__Task prompt__: Quote each record exactly, please, leaving none out.

__Records for this task__:
—————
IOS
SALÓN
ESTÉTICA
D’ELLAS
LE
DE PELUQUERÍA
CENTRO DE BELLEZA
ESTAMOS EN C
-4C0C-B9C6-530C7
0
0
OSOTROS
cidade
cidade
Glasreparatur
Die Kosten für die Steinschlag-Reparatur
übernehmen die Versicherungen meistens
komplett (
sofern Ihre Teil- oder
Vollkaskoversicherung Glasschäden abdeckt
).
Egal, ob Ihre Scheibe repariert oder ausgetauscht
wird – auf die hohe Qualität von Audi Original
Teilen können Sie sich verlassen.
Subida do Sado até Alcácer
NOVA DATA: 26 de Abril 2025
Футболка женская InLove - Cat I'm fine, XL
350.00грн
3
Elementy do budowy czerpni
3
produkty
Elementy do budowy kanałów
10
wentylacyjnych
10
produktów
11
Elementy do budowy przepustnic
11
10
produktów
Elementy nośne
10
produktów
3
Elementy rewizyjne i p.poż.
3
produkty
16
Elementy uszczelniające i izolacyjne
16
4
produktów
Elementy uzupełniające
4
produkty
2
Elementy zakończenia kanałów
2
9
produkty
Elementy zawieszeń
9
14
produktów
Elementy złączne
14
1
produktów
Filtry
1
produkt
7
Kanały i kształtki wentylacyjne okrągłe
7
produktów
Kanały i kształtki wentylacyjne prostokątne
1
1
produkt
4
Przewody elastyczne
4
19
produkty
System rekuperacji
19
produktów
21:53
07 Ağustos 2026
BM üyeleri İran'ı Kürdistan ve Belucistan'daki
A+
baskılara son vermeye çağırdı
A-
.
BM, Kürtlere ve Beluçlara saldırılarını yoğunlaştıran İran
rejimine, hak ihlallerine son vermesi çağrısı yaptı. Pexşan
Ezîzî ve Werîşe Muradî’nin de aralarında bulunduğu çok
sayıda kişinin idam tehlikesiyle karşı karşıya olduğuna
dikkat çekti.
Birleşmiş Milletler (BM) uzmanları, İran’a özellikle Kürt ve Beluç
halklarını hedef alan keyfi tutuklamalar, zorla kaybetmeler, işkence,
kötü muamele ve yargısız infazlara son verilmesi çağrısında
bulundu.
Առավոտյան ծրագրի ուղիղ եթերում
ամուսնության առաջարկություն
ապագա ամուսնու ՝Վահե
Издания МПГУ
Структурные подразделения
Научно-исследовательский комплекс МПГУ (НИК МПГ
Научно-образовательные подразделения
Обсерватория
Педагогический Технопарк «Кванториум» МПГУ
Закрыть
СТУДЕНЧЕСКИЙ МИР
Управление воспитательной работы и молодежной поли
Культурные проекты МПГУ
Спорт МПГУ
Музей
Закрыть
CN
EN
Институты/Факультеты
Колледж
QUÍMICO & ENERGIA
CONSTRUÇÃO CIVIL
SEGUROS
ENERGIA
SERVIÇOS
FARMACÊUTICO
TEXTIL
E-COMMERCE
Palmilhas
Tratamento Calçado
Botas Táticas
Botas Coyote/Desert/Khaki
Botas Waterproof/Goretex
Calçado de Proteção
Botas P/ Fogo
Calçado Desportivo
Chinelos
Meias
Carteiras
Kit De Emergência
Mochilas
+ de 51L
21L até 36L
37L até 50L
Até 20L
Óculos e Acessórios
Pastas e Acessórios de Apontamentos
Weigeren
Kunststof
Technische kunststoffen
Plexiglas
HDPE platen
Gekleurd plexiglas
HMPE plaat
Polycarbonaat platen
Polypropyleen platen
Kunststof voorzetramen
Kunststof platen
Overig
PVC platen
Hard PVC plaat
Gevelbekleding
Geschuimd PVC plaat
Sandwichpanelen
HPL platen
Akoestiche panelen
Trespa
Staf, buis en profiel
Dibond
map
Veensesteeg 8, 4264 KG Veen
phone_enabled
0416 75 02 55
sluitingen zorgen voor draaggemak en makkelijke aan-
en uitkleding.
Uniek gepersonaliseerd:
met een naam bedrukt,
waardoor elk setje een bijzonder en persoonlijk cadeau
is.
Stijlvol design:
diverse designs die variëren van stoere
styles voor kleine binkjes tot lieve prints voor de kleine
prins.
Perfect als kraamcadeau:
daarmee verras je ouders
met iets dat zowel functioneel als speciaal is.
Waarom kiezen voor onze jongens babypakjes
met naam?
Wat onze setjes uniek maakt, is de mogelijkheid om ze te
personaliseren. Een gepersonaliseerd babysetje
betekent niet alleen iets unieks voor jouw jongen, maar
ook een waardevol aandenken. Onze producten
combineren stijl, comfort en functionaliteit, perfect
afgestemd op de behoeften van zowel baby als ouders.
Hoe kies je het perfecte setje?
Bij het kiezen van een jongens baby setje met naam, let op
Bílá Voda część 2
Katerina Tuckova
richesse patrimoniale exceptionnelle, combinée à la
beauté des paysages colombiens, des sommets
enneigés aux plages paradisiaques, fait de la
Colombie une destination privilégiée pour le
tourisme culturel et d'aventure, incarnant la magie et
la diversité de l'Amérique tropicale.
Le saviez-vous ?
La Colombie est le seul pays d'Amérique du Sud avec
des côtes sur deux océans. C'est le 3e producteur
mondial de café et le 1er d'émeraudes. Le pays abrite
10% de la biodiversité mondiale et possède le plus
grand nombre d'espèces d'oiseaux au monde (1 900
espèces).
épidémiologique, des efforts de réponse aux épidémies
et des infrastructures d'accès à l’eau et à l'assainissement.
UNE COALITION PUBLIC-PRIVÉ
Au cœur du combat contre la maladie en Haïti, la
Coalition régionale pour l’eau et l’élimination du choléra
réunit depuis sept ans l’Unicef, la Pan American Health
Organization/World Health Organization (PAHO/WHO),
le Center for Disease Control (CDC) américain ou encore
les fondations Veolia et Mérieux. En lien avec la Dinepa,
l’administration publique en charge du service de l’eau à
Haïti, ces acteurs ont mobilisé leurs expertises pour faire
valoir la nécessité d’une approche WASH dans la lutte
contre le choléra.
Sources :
—————
__Task response__:
IOS
SALÓN
ESTÉTICA
D’ELLAS
LE
DE PELUQUERÍA
CENTRO DE BELLEZA
ESTAMOS EN C
-4C0C-B9C6-530C7
0
0
OSOTROS
cidade
cidade
Glasreparatur
Die Kosten für die Steinschlag-Reparatur
übernehmen die Versicherungen meistens
komplett (
sofern Ihre Teil- oder
Vollkaskoversicherung Glasschäden abdeckt
).
Egal, ob Ihre Scheibe repariert oder ausgetauscht
wird – auf die hohe Qualität von Audi Original
Teilen können Sie sich verlassen.
Subida do Sado até Alcácer
NOVA DATA: 26 de Abril 2025
Футболка женская InLove - Cat I'm fine, XL
350.00грн
3
Elementy do budowy czerpni
3
produkty
Elementy do budowy kanałów
10
wentylacyjnych
10
produktów
11
Elementy do budowy przepustnic
11
10
produktów
Elementy nośne
10
produktów
3
Elementy rewizyjne i p.poż.
3
produkty
16
Elementy uszczelniające i izolacyjne
16
4
produktów
Elementy uzupełniające
4
produkty
2
Elementy zakończenia kanałów
2
9
produkty
Elementy zawieszeń
9
14
produktów
Elementy złączne
14
1
produktów
Filtry
1
produkt
7
Kanały i kształtki wentylacyjne okrągłe
7
produktów
Kanały i kształtki wentylacyjne prostokątne
1
1
produkt
4
Przewody elastyczne
4
19
produkty
System rekuperacji
19
produktów
21:53
07 Ağustos 2026
BM üyeleri İran'ı Kürdistan ve Belucistan'daki
A+
baskılara son vermeye çağırdı
A-
.
BM, Kürtlere ve Beluçlara saldırılarını yoğunlaştıran İran
rejimine, hak ihlallerine son vermesi çağrısı yaptı. Pexşan
Ezîzî ve Werîşe Muradî’nin de aralarında bulunduğu çok
sayıda kişinin idam tehlikesiyle karşı karşıya olduğuna
dikkat çekti.
Birleşmiş Milletler (BM) uzmanları, İran’a özellikle Kürt ve Beluç
halklarını hedef alan keyfi tutuklamalar, zorla kaybetmeler, işkence,
kötü muamele ve yargısız infazlara son verilmesi çağrısında
bulundu.
Առավոտյան ծրագրի ուղիղ եթերում
ամուսնության առաջարկություն
ապագա ամուսնու ՝Վահե
Издания МПГУ
Структурные подразделения
Научно-исследовательский комплекс МПГУ (НИК МПГ
Научно-образовательные подразделения
Обсерватория
Педагогический Технопарк «Кванториум» МПГУ
Закрыть
СТУДЕНЧЕСКИЙ МИР
Управление воспитательной работы и молодежной поли
Культурные проекты МПГУ
Спорт МПГУ
Музей
Закрыть
CN
EN
Институты/Факультеты
Колледж
QUÍMICO & ENERGIA
CONSTRUÇÃO CIVIL
SEGUROS
ENERGIA
SERVIÇOS
FARMACÊUTICO
TEXTIL
E-COMMERCE
Palmilhas
Tratamento Calçado
Botas Táticas
Botas Coyote/Desert/Khaki
Botas Waterproof/Goretex
Calçado de Proteção
Botas P/ Fogo
Calçado Desportivo
Chinelos
Meias
Carteiras
Kit De Emergência
Mochilas
+ de 51L
21L até 36L
37L até 50L
Até 20L
Óculos e Acessórios
Pastas e Acessórios de Apontamentos
Weigeren
Kunststof
Technische kunststoffen
Plexiglas
HDPE platen
Gekleurd plexiglas
HMPE plaat
Polycarbonaat platen
Polypropyleen platen
Kunststof voorzetramen
Kunststof platen
Overig
PVC platen
Hard PVC plaat
Gevelbekleding
Geschuimd PVC plaat
Sandwichpanelen
HPL platen
Akoestiche panelen
Trespa
Staf, buis en profiel
Dibond
map
Veensesteeg 8, 4264 KG Veen
phone_enabled
0416 75 02 55
sluitingen zorgen voor draaggemak en makkelijke aan-
en uitkleding.
Uniek gepersonaliseerd:
met een naam bedrukt,
waardoor elk setje een bijzonder en persoonlijk cadeau
is.
Stijlvol design:
diverse designs die variëren van stoere
styles voor kleine binkjes tot lieve prints voor de kleine
prins.
Perfect als kraamcadeau:
daarmee verras je ouders
met iets dat zowel functioneel als speciaal is.
Waarom kiezen voor onze jongens babypakjes
met naam?
Wat onze setjes uniek maakt, is de mogelijkheid om ze te
personaliseren. Een gepersonaliseerd babysetje
betekent niet alleen iets unieks voor jouw jongen, maar
ook een waardevol aandenken. Onze producten
combineren stijl, comfort en functionaliteit, perfect
afgestemd op de behoeften van zowel baby als ouders.
Hoe kies je het perfecte setje?
Bij het kiezen van een jongens baby setje met naam, let op
Bílá Voda część 2
Katerina Tuckova
richesse patrimoniale exceptionnelle, combinée à la
beauté des paysages colombiens, des sommets
enneigés aux plages paradisiaques, fait de la
Colombie une destination privilégiée pour le
tourisme culturel et d'aventure, incarnant la magie et
la diversité de l'Amérique tropicale.
Le saviez-vous ?
La Colombie est le seul pays d'Amérique du Sud avec
des côtes sur deux océans. C'est le 3e producteur
mondial de café et le 1er d'émeraudes. Le pays abrite
10% de la biodiversité mondiale et possède le plus
grand nombre d'espèces d'oiseaux au monde (1 900
espèces).
épidémiologique, des efforts de réponse aux épidémies
et des infrastructures d'accès à l’eau et à l'assainissement.
UNE COALITION PUBLIC-PRIVÉ
Au cœur du combat contre la maladie en Haïti, la
Coalition régionale pour l’eau et l’élimination du choléra
réunit depuis sept ans l’Unicef, la Pan American Health
Organization/World Health Organization (PAHO/WHO),
le Center for Disease Control (CDC) américain ou encore
les fondations Veolia et Mérieux. En lien avec la Dinepa,
l’administration publique en charge du service de l’eau à
Haïti, ces acteurs ont mobilisé leurs expertises pour faire
valoir la nécessité d’une approche WASH dans la lutte
contre le choléra.
Sources :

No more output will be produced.